We do shifts for staffing community slash days, sign-up slots for annual mask fit testing and arduous pack tests, and more. (We use D4H events for this, rather than try to teach our membership yet another tool.) When creating events (or exercises) in D4H one can create the activity, but “clone it” to multiple dates / times. The title, location, pre-plan and attendance requests are all copied to the multiple activities created.

Note: Once created you can not longer edit them as one, so ensure your activity is correct before you press “finished” and save/copy it.

Once created the event or exercises typically have incrementing sequence numbers, and you can share them (say in an email) with your members by listing the links. We tend to do this in chronological order, allowing them to connect to D4H and sign-up.

Typically we have a limit on the number who can attending. Sometimes it is one member, sometimes it is based upon the number of a resource (e.g. available pack test weight vests.) We list the number that can sign up in the pre-plan, however we do have to manually monitor this since D4H does not support such a limit.

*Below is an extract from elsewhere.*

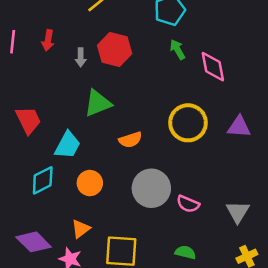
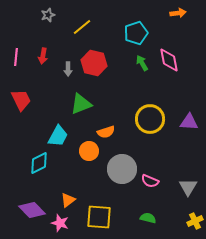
pink diamond: (213, 67) -> (169, 60), moved
red trapezoid: (28, 120) -> (21, 100), moved
orange circle: (90, 183) -> (89, 151), moved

Longstanding bug/workaround…

D4H creates activity records, and multiple “attendance” records for the activity. (One or more per user.) Unfortunately when creating entries across multiple days the activity start & end date/time are correctly calculated, however the attendance start & end date/time are NOT. Somehow (seemingly a code bug) they inherit the *time* of the original activity.

If you create entries for 0900, 1000, 1100 you’ll get activities at those times, but attendance records at 0900, 0900, 0900. This is confusing to membership ‘cos it is presented incorrectly in calendar and the “Are you attending” prompts.

The way we’ve fixed this (since multiple reports over the years to D4H have not gotten this resolved, yet) is to:

  • Use a date range in the events view to gather a list of all these events.
  • Open each event in a separate browser tab (creating a “work list”)
  • Press “Update details” on an event.
  • Go to “Attendance” tab, select all attendees using top/left checkbox, use “Bulk Action” to “Set Period” (set to the correct activity dates) to correct the attendance records, then “Finished” to save.
  • Close the tab once the event view is restored as corrected, taking one off the “work list”.

This bug/workaround does diminish the time saving benefit (for the administrator) of “Add Another Date”, but it still saves creating repetitive activities by hand.